### [WORK INSTRUCTIONS]
Every record must be written out once more, with nothing added or omitted.
▶
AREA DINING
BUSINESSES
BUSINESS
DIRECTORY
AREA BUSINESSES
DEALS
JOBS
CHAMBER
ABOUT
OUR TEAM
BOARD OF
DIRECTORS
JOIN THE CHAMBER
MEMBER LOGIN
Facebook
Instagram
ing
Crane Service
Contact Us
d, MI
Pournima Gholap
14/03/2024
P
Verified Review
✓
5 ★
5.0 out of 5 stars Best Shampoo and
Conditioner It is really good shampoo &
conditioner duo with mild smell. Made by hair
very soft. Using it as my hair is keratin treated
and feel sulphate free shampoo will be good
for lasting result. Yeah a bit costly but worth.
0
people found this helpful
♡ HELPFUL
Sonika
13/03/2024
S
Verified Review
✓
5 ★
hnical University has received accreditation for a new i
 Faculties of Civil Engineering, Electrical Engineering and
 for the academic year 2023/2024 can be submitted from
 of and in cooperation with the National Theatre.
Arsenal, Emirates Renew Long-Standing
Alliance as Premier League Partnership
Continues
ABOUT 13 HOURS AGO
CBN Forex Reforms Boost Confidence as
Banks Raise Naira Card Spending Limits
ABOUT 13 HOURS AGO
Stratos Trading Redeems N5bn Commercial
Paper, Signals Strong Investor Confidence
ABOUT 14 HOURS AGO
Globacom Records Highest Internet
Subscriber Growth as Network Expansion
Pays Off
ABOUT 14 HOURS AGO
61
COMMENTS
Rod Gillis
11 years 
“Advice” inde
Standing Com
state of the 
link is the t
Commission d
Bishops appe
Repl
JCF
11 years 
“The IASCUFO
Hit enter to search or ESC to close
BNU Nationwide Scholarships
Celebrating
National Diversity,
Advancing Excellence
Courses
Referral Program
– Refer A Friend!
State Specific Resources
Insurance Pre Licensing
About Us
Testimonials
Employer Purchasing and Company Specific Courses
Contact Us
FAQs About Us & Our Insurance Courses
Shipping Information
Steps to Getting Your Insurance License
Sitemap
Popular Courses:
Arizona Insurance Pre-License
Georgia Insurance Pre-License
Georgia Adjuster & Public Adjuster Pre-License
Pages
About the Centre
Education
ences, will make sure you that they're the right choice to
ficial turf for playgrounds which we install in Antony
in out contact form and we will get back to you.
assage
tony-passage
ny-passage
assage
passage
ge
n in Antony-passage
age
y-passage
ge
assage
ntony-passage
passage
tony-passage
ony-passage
◀
### [ANSWER]
AREA DINING
BUSINESSES
BUSINESS
DIRECTORY
AREA BUSINESSES
DEALS
JOBS
CHAMBER
ABOUT
OUR TEAM
BOARD OF
DIRECTORS
JOIN THE CHAMBER
MEMBER LOGIN
Facebook
Instagram
ing
Crane Service
Contact Us
d, MI
Pournima Gholap
14/03/2024
P
Verified Review
✓
5 ★
5.0 out of 5 stars Best Shampoo and
Conditioner It is really good shampoo &
conditioner duo with mild smell. Made by hair
very soft. Using it as my hair is keratin treated
and feel sulphate free shampoo will be good
for lasting result. Yeah a bit costly but worth.
0
people found this helpful
♡ HELPFUL
Sonika
13/03/2024
S
Verified Review
✓
5 ★
hnical University has received accreditation for a new i
 Faculties of Civil Engineering, Electrical Engineering and
 for the academic year 2023/2024 can be submitted from
 of and in cooperation with the National Theatre.
Arsenal, Emirates Renew Long-Standing
Alliance as Premier League Partnership
Continues
ABOUT 13 HOURS AGO
CBN Forex Reforms Boost Confidence as
Banks Raise Naira Card Spending Limits
ABOUT 13 HOURS AGO
Stratos Trading Redeems N5bn Commercial
Paper, Signals Strong Investor Confidence
ABOUT 14 HOURS AGO
Globacom Records Highest Internet
Subscriber Growth as Network Expansion
Pays Off
ABOUT 14 HOURS AGO
61
COMMENTS
Rod Gillis
11 years 
“Advice” inde
Standing Com
state of the 
link is the t
Commission d
Bishops appe
Repl
JCF
11 years 
“The IASCUFO
Hit enter to search or ESC to close
BNU Nationwide Scholarships
Celebrating
National Diversity,
Advancing Excellence
Courses
Referral Program
– Refer A Friend!
State Specific Resources
Insurance Pre Licensing
About Us
Testimonials
Employer Purchasing and Company Specific Courses
Contact Us
FAQs About Us & Our Insurance Courses
Shipping Information
Steps to Getting Your Insurance License
Sitemap
Popular Courses:
Arizona Insurance Pre-License
Georgia Insurance Pre-License
Georgia Adjuster & Public Adjuster Pre-License
Pages
About the Centre
Education
ences, will make sure you that they're the right choice to
ficial turf for playgrounds which we install in Antony
in out contact form and we will get back to you.
assage
tony-passage
ny-passage
assage
passage
ge
n in Antony-passage
age
y-passage
ge
assage
ntony-passage
passage
tony-passage
ony-passage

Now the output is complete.